I turned on him, my mouth gaping and eyes wide. “Are you a freaking mind reader or something?”

“Told you I was a good judge of character, grift. What makes me good at it is that I can read people. Had you pegged the moment you walked into that hotel bar.”

Why the hell did I find that Jedi mind whammy he had going on so freaking sexy? It was the concussion. It had to be. My brain had been knocked around so much it was a soupy mess inside my skull, preventing me from thinking rationally.

“That’s it. No more talking. Let’s make the rest of this trip in silence.”

“Works for me,” he said while flipping on his blinker and turning into the driveway of a nice two-story townhome in a new, expensive-looking complex. It was a million times better than the one I lived in. He stopped the truck as the garage door began to lift, looking over to give me a disarming smile. “We’re here. Looks like I can talk again.”

Smug bastard.

I meant to keep my expression pulled into a pout, but I was too eager to see where he lived to keep up the façade. “This is nice,” I said as he slowly started pulling his truck into the attached two-car garage.

He let out a low chuckle while shifting into park and turning off the engine. “You sound surprised. What were you expecting?”

“I’m not sure. Maybe a dead front lawn and weeds? I mean, you have flowers,” I said, perplexed. “And shrubs. I guess I didn’t see you much as a landscape guy.”
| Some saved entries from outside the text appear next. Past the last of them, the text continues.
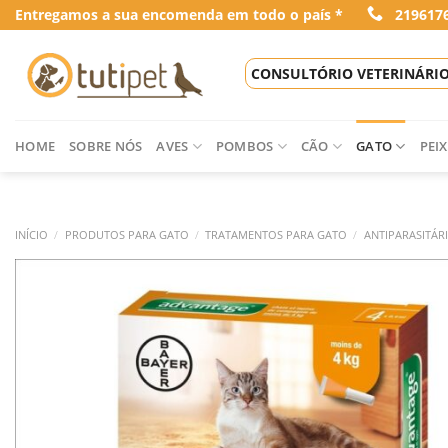
Skip
Entregamos a sua encomenda em todo o país *
219617
to
content
CONSULTÓRIO VETERINÁRI
HOME
SOBRE NÓS
AVES
POMBOS
CÃO
GATO
PEIX
INÍCIO
/
PRODUTOS PARA GATO
/
TRATAMENTOS PARA GATO
/
ANTIPARASITÁR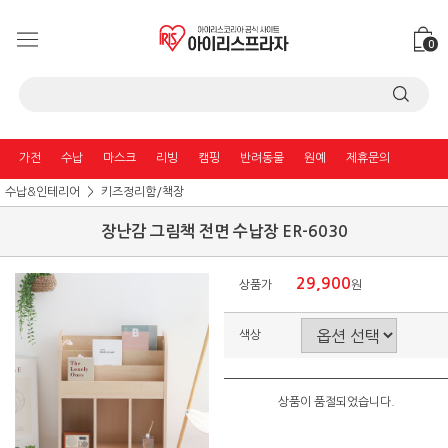
0
가전
수납
마스크
리빙
캠핑
반려동물
원예
제휴문의
수납&인테리어
키즈정리함/책장
장난감 그림책 전면 수납장 ER-6030
29,900
상품가
원
색상
상품이 품절되었습니다.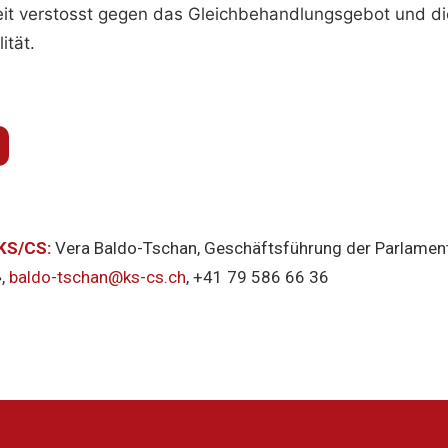
eit verstosst gegen das Gleichbehandlungsgebot und di
ität.
 KS/CS:
Vera Baldo-Tschan, Geschäftsführung der Parlamen
»,
baldo-tschan@ks-cs.ch
, +41 79 586 66 36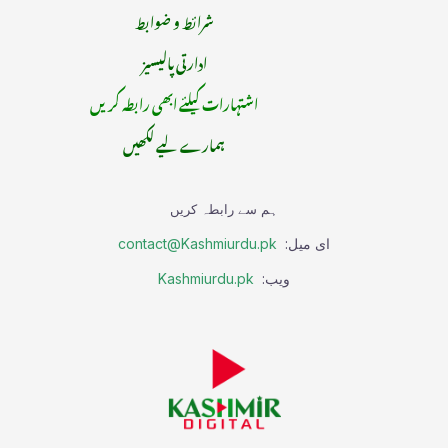
شرائط و ضوابط
ادارتی پالیسیز
اشتہارات کیلئے ابھی رابطہ کریں
ہمارے لیے لکھیں
ہم سے رابطہ کریں
ای میل:
contact@Kashmiurdu.pk
ویب:
Kashmiurdu.pk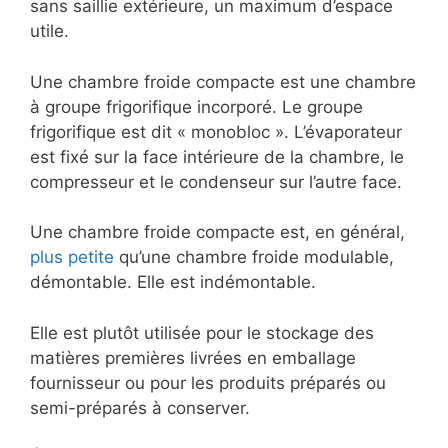
sans saillie extérieure, un maximum d’espace
utile.
Une chambre froide compacte est une chambre
à groupe frigorifique incorporé. Le groupe
frigorifique est dit « monobloc ». L’évaporateur
est fixé sur la face intérieure de la chambre, le
compresseur et le condenseur sur l’autre face.
Une chambre froide compacte est, en général,
plus petite
qu’une chambre froide modulable,
démontable. Elle est indémontable.
Elle est plutôt utilisée pour le stockage des
matières premières livrées en emballage
fournisseur ou pour les produits préparés ou
semi-préparés à conserver.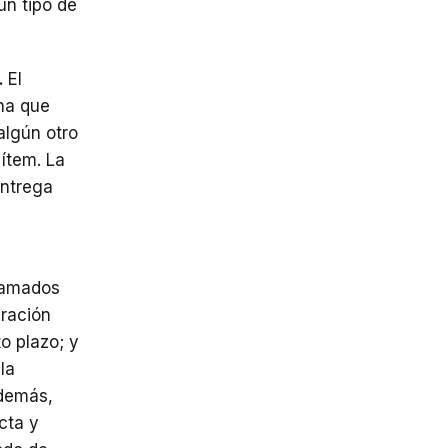
ún tipo de
.
El
rna que
algún otro
ítem. La
entrega
lsamados
eración
o plazo; y
la
Además,
cta y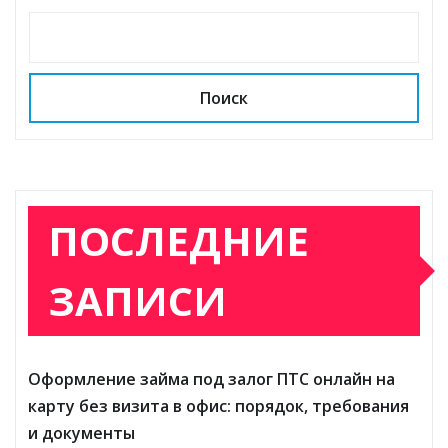
Поиск
ПОСЛЕДНИЕ
ЗАПИСИ
Оформление займа под залог ПТС онлайн на
карту без визита в офис: порядок, требования
и документы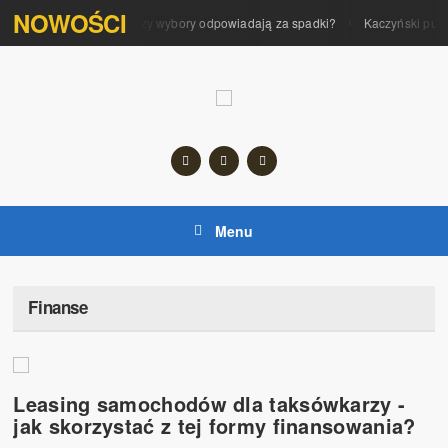
NOWOŚCI
Polityka na giełdzie. Czy wybory odpowiadają za spadki?
Kaczyński pupil
Menu
Finanse
Leasing samochodów dla taksówkarzy -
jak skorzystać z tej formy finansowania?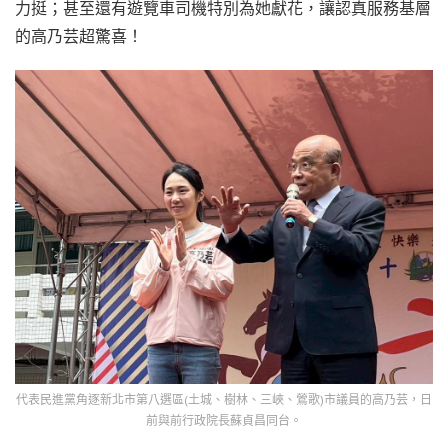
力挺；甚至還有遊覽車司機特別為她獻花，讓認真服務基層
的高乃芸超驚喜！
代表民進黨角逐新北市第八選區(土城、樹林、三峽、鶯歌)市議員的高乃芸，日
前與前行政院長蘇貞昌同台。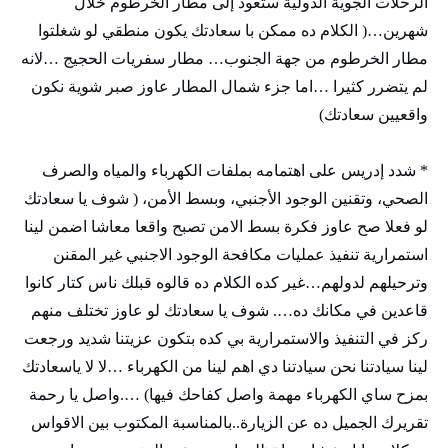
الرحلات الجوية الدولية ستعود إلى مطار الخرطوم خلال
شهرين…( الكلام ده ممكن با سعادتك يكون منطقي لو شغلتوا
مطار الخرطوم من جهة الجنوب… مطار سفريات الحجيج …لانه
لم يتضرر كثيرا …اما جزء شمال المطار عاوز صبر شوية نكون
واقعيين سعادتك)
* شدد إدريس على اهتمامه بملفات الكهرباء والمياه والصرف
الصحي، وتقنين الوجود الأجنبي، وبسط الأمن، ( شوف يا سعادتك
لو فعلا صح عاوز فكرة بسط الامن تصبح واقعا معاشا اضمن لينا
استمرارية تنفيذ عمليات مكافحة الوجود الاجنبي غير المقنن
وترحيلهم لدولهم…غير كده الكلام ده قالوه قبلك ناس كتار كانوا
قاعدين في مكانك ده…. شوف يا سعادتك لو عاوز تختلف منهم
ركز في التنفيذ والاستمرارية بي كده بتكون عزيتنا شديد ورجعت
لينا سيادتنا نحن سيادتنا دي اهم لينا من الكهرباء …لا لا ياسعادتك
بمزح ساي الكهرباء مهمة واصل كفاحك فيها) ….واصل يا رحمة
تقريرك الجميل ده عن الزيارة..بالمناسبة المكتوب بين الاقواس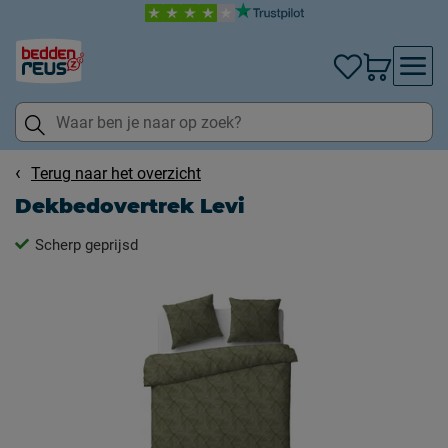
Terug naar het overzicht
Dekbedovertrek Levi
Scherp geprijsd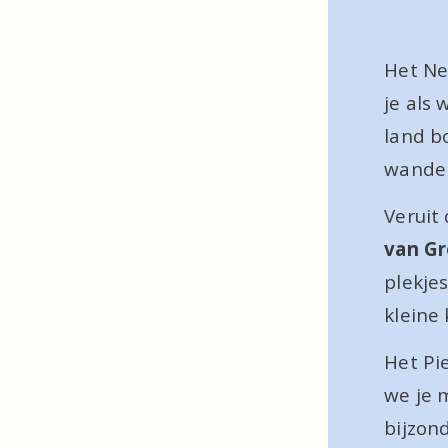
Het Ne
je als 
land bo
wandelr
Veruit 
van Gr
plekje
kleine 
Het Pi
we je 
bijzon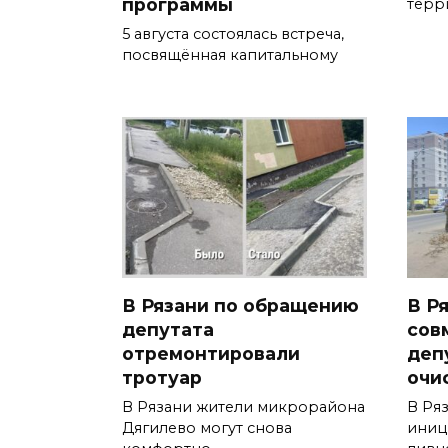
программы
терр
5 августа состоялась встреча,
посвящённая капитальному
В Рязани по обращению
В Р
депутата
сов
отремонтировали
деп
тротуар
очи
В Рязани жители микрорайона
В Ря
Дягилево могут снова
иниц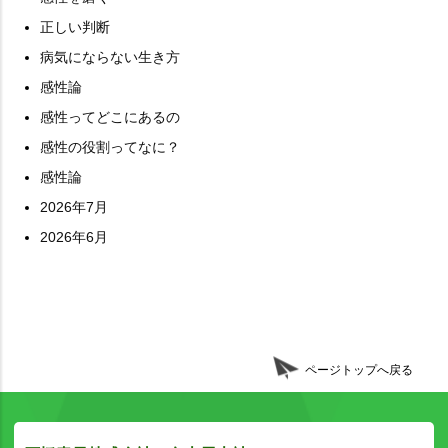
正しい判断
病気にならない生き方
感性論
感性ってどこにあるの
感性の役割ってなに？
感性論
2026年7月
2026年6月
ページトップへ戻る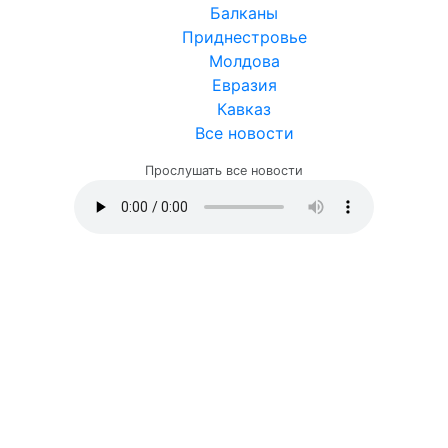
Балканы
Приднестровье
Молдова
Евразия
Кавказ
Все новости
Прослушать все новости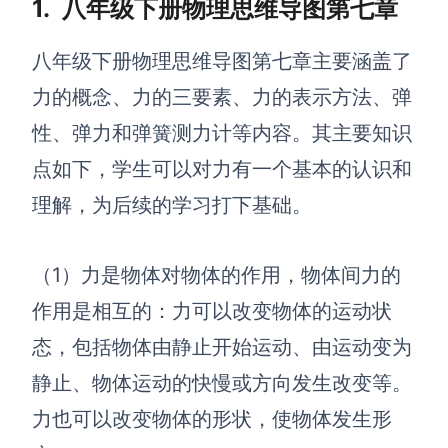
1.
八年级下册物理思维导图第七章
查看所有场景
八年级下册物理思维导图第
七
章主要涵盖了
力的概念、力的三要素、力的表示方法、弹
性、弹力和弹簧测力计等内容。
其主要知识
点如下
，学生可以对力有一个基本的认识和
理解，为后续的学习打下基础。
AI创作
（
1）
力是物体对物体的作用，物体间力的
创意与绘图
作用是相互的：
力可以改变物体的运动状
战略与流程设计
AI生成思维导图
态，包括物体由静止开始运动、由运动变为
AI生成商业画布
AI生成流程图
静止、物体运动的快慢或方向发生改变等。
AI生成SWOT分析
力也可以改变物体的形状，使物体发生形
AI生成用户旅程图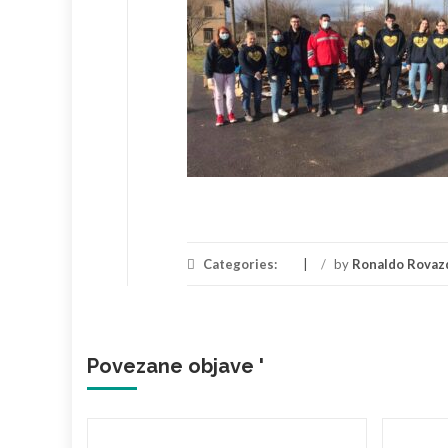
Categories:
/
by
Ronaldo Rovaz
Povezane objave '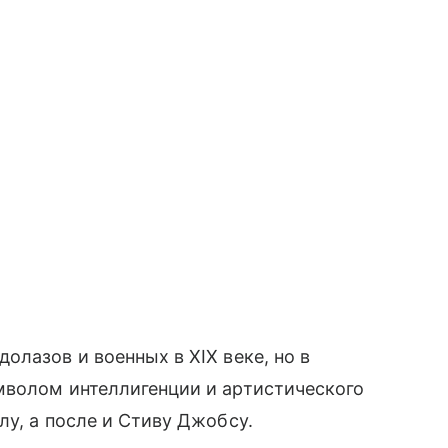
олазов и военных в XIX веке, но в
мволом интеллигенции и артистического
лу, а после и Стиву Джобсу.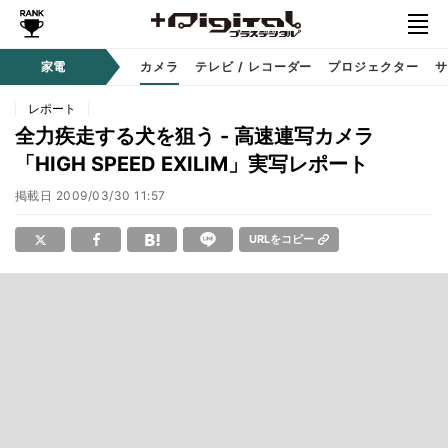
家電
カメラ
テレビ / レコーダー
プロジェクター
サ
レポート
全力疾走する犬を狙う - 高速連写カメラ
「HIGH SPEED EXILIM」実写レポート
掲載日
2009/03/30 11:57
URLをコピー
That smirk returned, sending a tingle through my belly. “The complex has a service that maintains the lawns, so I don’t have to get out here and do it myself. Trust me, if I were responsible, the yard would look how you imagined. With my job, I don’t have a lot of time for that kind of stuff.”

He climbed out and rounded the hood to my side. Instead of fighting him on it, I stayed in place and waited for him to pluck me out of my seat. There wasn’t any point to arguing, he’d just get high-handed again, but also, I really wanted to be carried around by him. It made me feel so small and dainty, and he smelled so damn good!

“I get that,” I told him once I was safely tucked in his arms. I leaned in discreetly to sniff his chest. “I guess I’m surprised that a single guy in his . . .” I trailed off, giving him a chance to fill in the blank.

“I’m thirty-six.”

So three years older than I was. That was the perfect age gap. Damn it, Stella, I silently berated, this isn’t a date. I picked my sentence up where I’d paused it. “A single guy in his mid-thirties would have a place this nice and big. I figured you’d basically be living in a bachelor pad.”

He opened the door that led inside as the garage door whirred back down, and what I saw upon entering had my jaw dropping. “I stand corrected. You do live in a bachelor pad.”

The place wasn’t dirty, per se, but it was cluttered, and that clutter was everywhere.